2 · Gwell via dhodho eva pot a goffi du · He’d better drink a pot of black coffee
- gwell via dhe X gul Y (phr) X had better do Y (literally, ‘Doing Y would be better for X’)
- pot (nm), pottys or pottow pot
- koffi (nm), koffiow coffee
- Grammar note: Like res yw dhe X ‘X must, X has to,’ which we learned on March 15, gwell via dhe X is an idiomatic phrase involving an adjective and the preposition dhe2 ‘to, for.’ The adjective in this case is gwell ‘better,’ and the phrase gwell via dhe X… (‘literally, ‘[it] would be better for X [to…]’) corresponds to the English expression ‘X had better….’
- Grammar and usage note: Today’s vocabulary list gives two different plural forms for pot: pottys and pottow. Like Welsh, Cornish has been subject to influence from English for many centuries and contains a large number of English loanwords like pot ‘pot.’ Nouns borrowed from English into Cornish often retain an English plural ending (-s or -ys)—although not always the one we might expect based on modern English usage, which is why pot has the plural form pottys in Cornish.

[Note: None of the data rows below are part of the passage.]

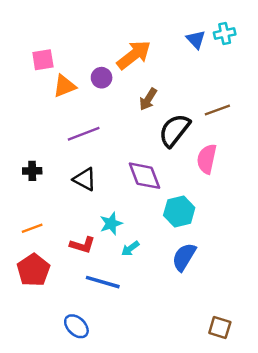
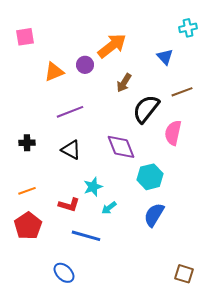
blue triangle: (196, 39) -> (165, 57), moved
pink square: (43, 60) -> (25, 37), moved

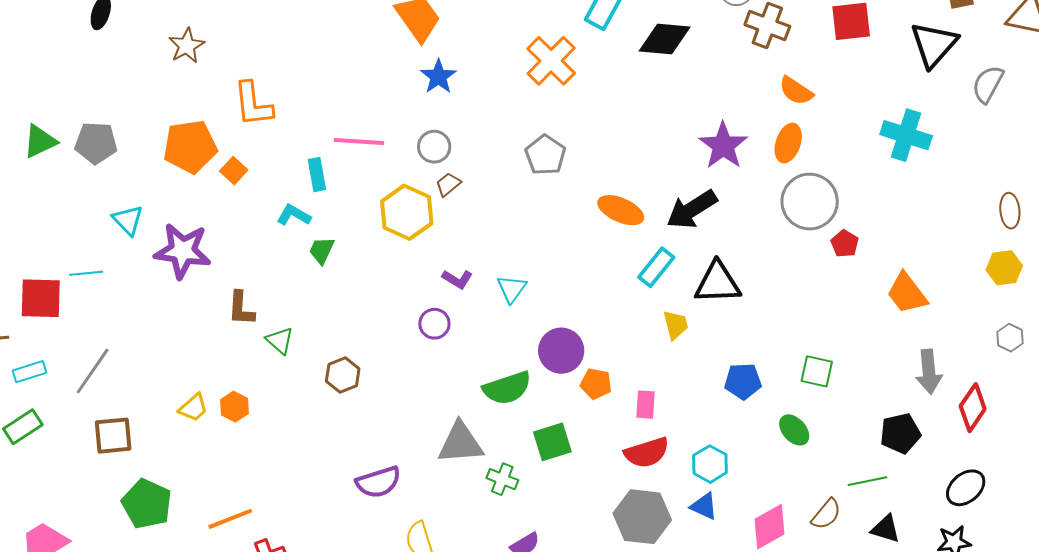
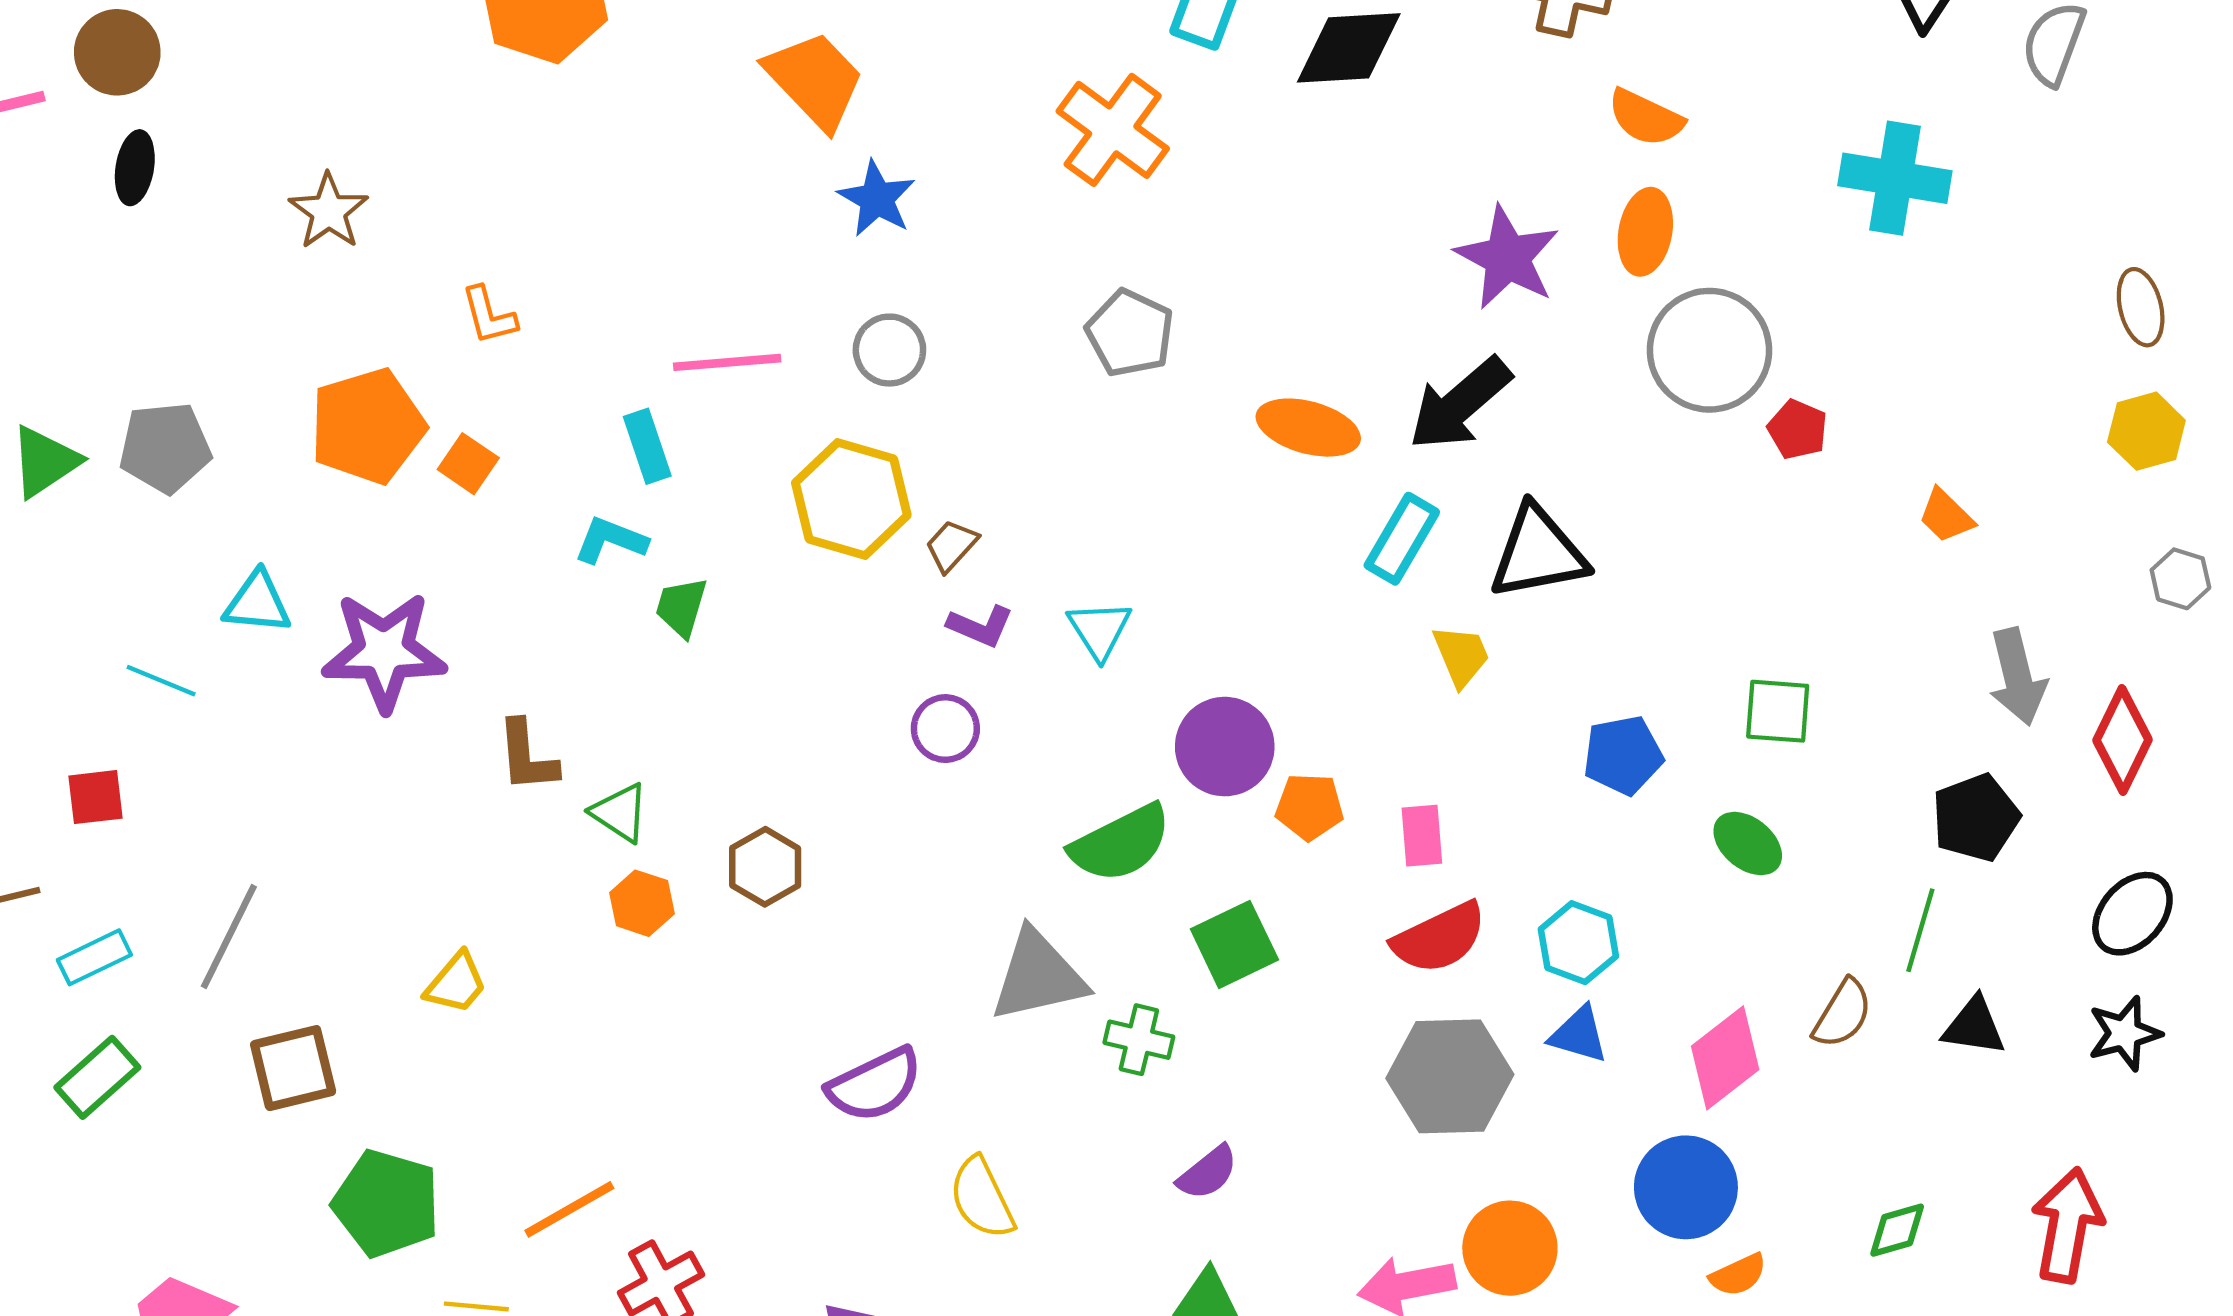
orange L-shape: (253, 104) -> (489, 315), size x0.6
brown trapezoid: (448, 184) -> (951, 546), moved
cyan triangle: (128, 220) -> (257, 603), turned -32
cyan line: (86, 273) -> (161, 681), moved, turned 36
orange trapezoid: (907, 293) -> (1946, 516), size x0.6
red square: (41, 298) -> (95, 797), size x0.6
orange hexagon: (234, 407) -> (642, 903), moved
green line: (867, 481) -> (1920, 930), turned -54

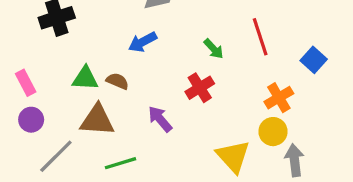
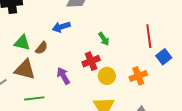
red line: (260, 37) -> (149, 36), moved
brown semicircle: (117, 81) -> (42, 48), turned 96
yellow circle: (273, 132) -> (107, 76), moved

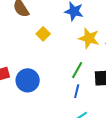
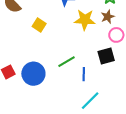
green line: (77, 70) -> (67, 62), moved, turned 42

Nowadays, many Cornish speakers prefer to ‘regularize’ or ‘naturalize’ loanwords like pot by assigning them the most common Cornish plural ending -ow, hence the alternative plural form pottow.
3 · Ny evav vy saw te heb sugra · I only drink tea without sugar (Literally, ‘I don’t drink [anything] except for tea without sugar.’)
- evav (v) I drink (1sg. present/future of eva ‘drink’)
- te (nm) tea
- sugra (nm) sugar
- Grammar note: Today’s sentence uses the same ny2 … saw … construction that we saw in the phrase for February 18: Nyns eus saw lyver lavarennow genev ‘I’ve only got a phrasebook with me.’ In both cases, the concept which English expresses with ‘I only…’ followed by a positive verb is expressed in Cornish using a negative verb (one preceded by the negative particle ny2 or nyns) followed by the word saw ‘but, except for’ or marnas ‘except for.’ The literal meaning of the Cornish is therefore ‘I don’t drink [anything] except for tea without sugar.’ The verb evav in today’s sentence is the first person singular present/future form of eva ‘drink,’ here used with its ‘habitual present’ meaning: ‘I don’t drink.’ For more information on how to conjugate regular verbs in the present/future tense, see the table provided on March 14.
- Cultural note: In the 18th century, as part of a protest against slavery initiated by the Methodist church, many Cornish people stopped using sugar in their tea since sugar from the West Indies was a product of slave labor. The practice of drinking tea without sugar continues to this day and is referenced in a poem by the Cornish-language poet Pol Hodge entitled
4 · Piw a garsa sugen owraval?· Who would like orange juice?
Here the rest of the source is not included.